The firm is investigating a January 2019 road rage incident in Emeryville in which an Uber driver, angered by a cyclist who objected to his stopping in a bike lane to let off a passenger, followed the bike to a parking lot and struck it head-on, pushing bike and rider into adjacent bushes. The rider appeared moderately hurt. Police arrested the Uber driver and prosecutors charged him with misdemeanor assault.

"The rider reached out to the East Bay bike coalition and they referred him to us," Stephenson said. "You can sue Uber or Lyft, but they typically blame it on the driver or the passenger."

Managing attorney Michelle L. Weiss is preparing for a Nov. 4 trial in San Francisco County Superior Court in a case that typifies her firm's work. The client is a 60-year-old caregiver for the disabled, Chuck Schneidmuller, who was biking home from the gym on a weekend in the Financial District when he collided with the opening door of defendant Creighton Casper's vehicle.

"He was doored, he's uninsured and he received a severe back injury that required surgery and impacted his ability to work," Weiss said. Schneidmuller v. Casper, CGC-17-561866 (S.F. Super. Ct., filed Oct. 13, 2017).

"They're denying liability, which is crazy," she said. "California law is clear on this. They're challenging us on every front, even though this is the least ambiguous type of accident. They're also saying he didn't need surgery or that if he did, it was for a preexisting condition. His hospital bill alone was $400,000."

The case will rely on experts, she added, including an orthopedist, the client's surgeon, a radiologist and a medical billing specialist. "They have an economist to challenge our lost wages claim.
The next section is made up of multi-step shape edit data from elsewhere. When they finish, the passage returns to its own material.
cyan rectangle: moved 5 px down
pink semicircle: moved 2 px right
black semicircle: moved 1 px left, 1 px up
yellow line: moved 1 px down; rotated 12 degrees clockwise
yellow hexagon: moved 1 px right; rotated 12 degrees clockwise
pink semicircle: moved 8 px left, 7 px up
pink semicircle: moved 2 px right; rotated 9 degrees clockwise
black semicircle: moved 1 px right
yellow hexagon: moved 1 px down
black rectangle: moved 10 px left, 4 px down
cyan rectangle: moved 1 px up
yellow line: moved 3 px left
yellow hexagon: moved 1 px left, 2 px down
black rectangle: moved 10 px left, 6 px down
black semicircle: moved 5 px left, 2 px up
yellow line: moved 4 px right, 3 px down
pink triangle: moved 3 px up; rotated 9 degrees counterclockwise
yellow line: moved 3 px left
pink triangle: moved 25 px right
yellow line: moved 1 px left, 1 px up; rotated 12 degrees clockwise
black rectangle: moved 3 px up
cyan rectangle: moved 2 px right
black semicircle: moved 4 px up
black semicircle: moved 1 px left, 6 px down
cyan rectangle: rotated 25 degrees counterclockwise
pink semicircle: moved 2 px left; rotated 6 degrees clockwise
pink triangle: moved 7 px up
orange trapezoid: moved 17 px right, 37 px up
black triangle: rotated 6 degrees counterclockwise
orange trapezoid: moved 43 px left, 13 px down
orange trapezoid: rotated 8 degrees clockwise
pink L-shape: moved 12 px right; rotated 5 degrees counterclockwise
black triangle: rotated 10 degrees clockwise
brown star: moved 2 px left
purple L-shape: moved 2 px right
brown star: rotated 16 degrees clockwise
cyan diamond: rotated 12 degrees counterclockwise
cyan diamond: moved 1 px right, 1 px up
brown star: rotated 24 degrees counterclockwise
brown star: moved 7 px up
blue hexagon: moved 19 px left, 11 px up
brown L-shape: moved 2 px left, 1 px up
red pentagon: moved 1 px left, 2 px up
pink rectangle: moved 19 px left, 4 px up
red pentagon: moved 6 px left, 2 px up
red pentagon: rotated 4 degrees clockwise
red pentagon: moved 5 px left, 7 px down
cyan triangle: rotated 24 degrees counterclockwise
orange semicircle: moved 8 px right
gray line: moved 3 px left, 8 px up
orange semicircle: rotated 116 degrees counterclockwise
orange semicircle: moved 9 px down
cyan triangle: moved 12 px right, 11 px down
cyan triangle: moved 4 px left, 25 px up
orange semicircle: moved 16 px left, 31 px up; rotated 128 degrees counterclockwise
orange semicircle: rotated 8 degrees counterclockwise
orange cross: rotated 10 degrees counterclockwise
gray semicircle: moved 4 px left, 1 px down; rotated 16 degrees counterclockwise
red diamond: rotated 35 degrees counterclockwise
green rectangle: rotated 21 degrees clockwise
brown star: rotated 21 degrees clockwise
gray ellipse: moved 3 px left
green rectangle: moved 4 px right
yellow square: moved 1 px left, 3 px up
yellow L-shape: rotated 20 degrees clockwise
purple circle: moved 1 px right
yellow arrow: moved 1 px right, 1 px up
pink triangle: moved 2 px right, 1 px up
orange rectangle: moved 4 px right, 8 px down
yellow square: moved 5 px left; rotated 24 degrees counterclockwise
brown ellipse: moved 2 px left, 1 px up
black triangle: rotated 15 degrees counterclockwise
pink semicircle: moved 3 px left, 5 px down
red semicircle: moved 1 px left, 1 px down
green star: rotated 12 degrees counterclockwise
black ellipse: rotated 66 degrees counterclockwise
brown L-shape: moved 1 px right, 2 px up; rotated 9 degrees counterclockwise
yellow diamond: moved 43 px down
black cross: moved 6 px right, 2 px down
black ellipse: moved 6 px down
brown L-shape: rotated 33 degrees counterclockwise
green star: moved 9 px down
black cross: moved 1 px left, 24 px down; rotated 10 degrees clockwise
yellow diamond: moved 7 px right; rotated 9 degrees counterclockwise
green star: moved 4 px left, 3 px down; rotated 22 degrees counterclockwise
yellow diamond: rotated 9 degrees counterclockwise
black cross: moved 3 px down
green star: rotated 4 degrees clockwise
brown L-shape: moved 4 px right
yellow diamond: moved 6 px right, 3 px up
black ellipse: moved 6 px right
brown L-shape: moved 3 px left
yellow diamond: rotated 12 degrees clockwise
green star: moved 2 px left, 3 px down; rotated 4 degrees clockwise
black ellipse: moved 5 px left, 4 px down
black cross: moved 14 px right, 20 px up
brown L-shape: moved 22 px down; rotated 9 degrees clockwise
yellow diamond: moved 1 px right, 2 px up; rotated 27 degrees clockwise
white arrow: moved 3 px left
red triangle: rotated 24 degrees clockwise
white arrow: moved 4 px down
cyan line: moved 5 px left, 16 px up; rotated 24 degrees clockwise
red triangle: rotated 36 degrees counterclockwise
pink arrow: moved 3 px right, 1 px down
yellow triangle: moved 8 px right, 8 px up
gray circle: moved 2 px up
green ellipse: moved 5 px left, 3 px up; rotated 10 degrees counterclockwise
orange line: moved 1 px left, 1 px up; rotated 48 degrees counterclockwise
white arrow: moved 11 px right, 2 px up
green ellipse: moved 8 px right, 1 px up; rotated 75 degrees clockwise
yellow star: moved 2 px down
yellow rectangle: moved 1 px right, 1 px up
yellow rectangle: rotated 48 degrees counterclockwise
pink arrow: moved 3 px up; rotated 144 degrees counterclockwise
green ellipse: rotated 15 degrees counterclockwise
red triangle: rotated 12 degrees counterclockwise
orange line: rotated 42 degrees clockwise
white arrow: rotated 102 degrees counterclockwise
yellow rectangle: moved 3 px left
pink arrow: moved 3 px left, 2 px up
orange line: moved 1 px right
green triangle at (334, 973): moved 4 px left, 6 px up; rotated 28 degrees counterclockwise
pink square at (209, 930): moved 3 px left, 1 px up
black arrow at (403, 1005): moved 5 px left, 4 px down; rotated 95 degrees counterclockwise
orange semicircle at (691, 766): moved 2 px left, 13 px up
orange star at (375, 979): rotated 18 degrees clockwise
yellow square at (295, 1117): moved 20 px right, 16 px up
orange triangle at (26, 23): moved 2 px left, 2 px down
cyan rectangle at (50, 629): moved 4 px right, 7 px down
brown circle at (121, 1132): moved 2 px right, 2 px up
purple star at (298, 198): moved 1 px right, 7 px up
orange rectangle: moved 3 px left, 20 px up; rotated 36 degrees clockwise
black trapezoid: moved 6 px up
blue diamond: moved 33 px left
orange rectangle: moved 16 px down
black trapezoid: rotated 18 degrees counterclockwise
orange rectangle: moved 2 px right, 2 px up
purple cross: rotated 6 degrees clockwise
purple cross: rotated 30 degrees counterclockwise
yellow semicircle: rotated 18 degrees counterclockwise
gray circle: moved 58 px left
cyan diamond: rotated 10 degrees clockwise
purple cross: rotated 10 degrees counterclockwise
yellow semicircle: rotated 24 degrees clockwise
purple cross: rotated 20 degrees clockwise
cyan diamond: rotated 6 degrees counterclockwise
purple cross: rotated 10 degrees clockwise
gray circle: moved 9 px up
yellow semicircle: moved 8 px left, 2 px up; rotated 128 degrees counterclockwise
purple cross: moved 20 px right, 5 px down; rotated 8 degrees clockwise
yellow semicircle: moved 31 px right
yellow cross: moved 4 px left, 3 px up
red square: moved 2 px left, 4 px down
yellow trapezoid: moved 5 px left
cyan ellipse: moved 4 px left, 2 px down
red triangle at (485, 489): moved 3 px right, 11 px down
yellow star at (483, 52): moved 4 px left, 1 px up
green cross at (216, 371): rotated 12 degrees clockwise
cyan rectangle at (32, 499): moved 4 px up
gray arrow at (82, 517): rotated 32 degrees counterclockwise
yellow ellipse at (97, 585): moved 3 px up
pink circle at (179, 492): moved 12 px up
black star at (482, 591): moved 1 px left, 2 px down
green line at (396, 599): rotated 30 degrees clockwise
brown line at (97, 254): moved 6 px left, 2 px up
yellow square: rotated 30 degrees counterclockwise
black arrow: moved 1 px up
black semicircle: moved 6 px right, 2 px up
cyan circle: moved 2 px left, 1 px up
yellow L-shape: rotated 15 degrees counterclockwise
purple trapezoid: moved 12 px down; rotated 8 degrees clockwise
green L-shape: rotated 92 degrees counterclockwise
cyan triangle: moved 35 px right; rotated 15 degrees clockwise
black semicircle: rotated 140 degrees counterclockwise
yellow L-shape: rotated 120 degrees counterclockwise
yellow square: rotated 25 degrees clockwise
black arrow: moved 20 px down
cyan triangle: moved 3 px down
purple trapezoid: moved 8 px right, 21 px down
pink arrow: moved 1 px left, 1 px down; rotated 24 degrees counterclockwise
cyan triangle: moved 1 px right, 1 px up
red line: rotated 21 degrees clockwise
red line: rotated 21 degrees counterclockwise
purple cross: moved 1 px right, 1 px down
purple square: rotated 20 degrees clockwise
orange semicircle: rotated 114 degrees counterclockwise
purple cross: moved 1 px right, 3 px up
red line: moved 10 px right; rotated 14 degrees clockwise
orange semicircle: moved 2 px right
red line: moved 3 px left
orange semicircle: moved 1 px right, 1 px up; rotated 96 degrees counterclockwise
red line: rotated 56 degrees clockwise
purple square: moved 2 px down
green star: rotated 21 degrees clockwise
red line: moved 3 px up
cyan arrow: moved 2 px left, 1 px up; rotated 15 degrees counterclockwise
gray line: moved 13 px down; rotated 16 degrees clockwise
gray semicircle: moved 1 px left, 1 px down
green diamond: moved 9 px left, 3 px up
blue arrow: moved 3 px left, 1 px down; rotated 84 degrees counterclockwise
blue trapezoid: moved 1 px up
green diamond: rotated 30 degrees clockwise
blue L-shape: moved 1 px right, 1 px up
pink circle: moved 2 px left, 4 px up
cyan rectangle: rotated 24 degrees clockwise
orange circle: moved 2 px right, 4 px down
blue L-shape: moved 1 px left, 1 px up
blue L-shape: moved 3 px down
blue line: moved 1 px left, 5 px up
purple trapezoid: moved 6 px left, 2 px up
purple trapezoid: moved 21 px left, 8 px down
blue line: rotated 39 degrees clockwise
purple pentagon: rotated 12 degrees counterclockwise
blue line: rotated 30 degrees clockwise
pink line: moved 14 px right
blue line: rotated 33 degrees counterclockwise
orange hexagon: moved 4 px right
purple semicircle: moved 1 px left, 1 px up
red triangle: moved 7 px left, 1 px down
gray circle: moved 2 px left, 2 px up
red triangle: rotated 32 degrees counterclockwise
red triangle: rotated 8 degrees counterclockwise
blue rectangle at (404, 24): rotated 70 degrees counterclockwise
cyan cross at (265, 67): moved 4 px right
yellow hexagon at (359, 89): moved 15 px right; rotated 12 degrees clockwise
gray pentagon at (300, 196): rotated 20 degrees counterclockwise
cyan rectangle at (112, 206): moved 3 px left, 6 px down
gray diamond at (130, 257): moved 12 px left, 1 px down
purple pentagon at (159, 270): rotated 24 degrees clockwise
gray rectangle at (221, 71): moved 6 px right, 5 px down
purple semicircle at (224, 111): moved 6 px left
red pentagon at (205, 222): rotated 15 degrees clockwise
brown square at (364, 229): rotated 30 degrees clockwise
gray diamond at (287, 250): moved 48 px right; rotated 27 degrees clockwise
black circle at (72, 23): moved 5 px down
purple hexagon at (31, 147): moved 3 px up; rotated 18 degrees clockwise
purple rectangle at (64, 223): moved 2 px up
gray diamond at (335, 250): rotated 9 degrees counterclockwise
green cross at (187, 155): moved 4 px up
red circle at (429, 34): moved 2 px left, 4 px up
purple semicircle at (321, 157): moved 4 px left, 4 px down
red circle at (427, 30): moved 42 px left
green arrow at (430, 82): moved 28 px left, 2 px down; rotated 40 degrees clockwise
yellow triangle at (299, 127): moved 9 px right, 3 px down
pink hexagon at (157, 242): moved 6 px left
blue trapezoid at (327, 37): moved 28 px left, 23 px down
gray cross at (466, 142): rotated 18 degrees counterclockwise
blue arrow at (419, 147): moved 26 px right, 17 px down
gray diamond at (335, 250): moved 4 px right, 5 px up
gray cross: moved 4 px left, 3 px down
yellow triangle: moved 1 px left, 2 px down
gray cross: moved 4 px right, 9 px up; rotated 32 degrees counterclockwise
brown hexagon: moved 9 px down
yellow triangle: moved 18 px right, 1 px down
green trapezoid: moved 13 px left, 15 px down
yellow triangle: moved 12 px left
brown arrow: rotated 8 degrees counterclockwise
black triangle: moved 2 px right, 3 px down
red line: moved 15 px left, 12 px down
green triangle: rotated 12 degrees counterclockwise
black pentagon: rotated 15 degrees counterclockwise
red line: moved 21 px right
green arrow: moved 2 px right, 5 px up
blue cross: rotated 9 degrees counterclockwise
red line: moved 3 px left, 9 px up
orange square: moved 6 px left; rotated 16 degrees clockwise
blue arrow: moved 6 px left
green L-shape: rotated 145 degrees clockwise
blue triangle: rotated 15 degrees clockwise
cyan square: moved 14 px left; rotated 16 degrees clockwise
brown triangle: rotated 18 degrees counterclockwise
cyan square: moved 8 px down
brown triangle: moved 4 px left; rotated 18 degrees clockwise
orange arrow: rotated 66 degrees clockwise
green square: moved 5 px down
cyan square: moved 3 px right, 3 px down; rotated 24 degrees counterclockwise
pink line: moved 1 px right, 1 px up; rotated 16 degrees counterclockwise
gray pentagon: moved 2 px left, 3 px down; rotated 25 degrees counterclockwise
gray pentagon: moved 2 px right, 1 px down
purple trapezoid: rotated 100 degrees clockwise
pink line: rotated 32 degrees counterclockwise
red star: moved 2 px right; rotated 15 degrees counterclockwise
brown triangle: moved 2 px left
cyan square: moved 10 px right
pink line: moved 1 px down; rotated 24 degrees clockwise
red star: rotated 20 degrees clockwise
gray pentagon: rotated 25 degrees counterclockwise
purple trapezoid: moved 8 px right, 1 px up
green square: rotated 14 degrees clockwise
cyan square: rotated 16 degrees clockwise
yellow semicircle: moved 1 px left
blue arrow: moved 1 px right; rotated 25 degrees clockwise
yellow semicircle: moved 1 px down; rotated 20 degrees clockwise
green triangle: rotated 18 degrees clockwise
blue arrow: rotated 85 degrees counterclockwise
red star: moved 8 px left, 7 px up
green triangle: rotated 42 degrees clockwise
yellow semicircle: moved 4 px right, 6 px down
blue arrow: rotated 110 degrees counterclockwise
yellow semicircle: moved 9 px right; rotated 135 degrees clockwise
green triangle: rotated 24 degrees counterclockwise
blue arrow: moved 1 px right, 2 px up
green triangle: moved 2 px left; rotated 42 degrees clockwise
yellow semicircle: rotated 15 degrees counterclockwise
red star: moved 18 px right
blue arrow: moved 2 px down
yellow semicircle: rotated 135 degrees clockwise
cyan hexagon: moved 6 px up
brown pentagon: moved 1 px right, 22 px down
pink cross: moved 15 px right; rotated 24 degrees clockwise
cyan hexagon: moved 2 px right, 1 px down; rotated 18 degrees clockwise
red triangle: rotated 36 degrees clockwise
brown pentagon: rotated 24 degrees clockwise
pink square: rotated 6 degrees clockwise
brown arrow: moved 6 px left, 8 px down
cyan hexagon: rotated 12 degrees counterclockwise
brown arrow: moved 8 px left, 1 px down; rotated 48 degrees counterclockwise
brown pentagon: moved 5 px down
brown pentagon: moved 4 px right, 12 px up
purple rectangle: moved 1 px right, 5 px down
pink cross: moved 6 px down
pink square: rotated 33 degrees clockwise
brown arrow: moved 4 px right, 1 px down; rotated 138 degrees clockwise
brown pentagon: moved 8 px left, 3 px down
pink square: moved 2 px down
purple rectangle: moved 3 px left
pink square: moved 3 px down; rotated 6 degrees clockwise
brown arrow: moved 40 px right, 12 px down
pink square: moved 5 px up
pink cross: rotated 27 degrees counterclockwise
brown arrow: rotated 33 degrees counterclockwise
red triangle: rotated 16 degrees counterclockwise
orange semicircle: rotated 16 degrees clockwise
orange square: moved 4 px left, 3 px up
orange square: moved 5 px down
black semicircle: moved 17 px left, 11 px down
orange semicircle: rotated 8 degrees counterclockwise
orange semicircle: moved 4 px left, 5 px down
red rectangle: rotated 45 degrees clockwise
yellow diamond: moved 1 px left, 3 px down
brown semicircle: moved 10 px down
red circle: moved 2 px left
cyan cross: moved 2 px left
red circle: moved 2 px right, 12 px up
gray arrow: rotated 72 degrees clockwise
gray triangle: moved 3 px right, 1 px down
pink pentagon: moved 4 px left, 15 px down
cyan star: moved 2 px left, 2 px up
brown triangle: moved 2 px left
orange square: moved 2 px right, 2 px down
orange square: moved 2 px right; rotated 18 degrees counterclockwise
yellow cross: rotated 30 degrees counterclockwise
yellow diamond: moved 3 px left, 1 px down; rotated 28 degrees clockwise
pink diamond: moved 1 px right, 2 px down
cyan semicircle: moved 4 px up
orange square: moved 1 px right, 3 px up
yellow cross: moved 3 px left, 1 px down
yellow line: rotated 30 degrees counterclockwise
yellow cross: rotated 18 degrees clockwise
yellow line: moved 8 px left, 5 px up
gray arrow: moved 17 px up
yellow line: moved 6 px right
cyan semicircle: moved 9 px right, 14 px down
But this is a seven-figure case."

Weiss, who herself bikes to work, said that while door strike cases comprise much of her firm's work, another aspect includes road defect cases that fall under premises liability law.

"And we have a nice benefit here," she said. "Everyone gets a $600-per-year bicycle expenses reimbursement."

Stephenson started the firm after working at Davis Wright Tremaine LLP in Portland, Oregon.

"Growing up, my heroes were lawyers who helped people," he said. "But I realized that now, gosh, I was the bad guy. I was representing corporations. I wanted to get on the other side of the 'v.'"

He said that he used to bike everywhere in the Bay Area, even giving up car ownership for a time. "But then, after doing this work for awhile, I saw so many collision investigations that I don't ride much in the city anymore."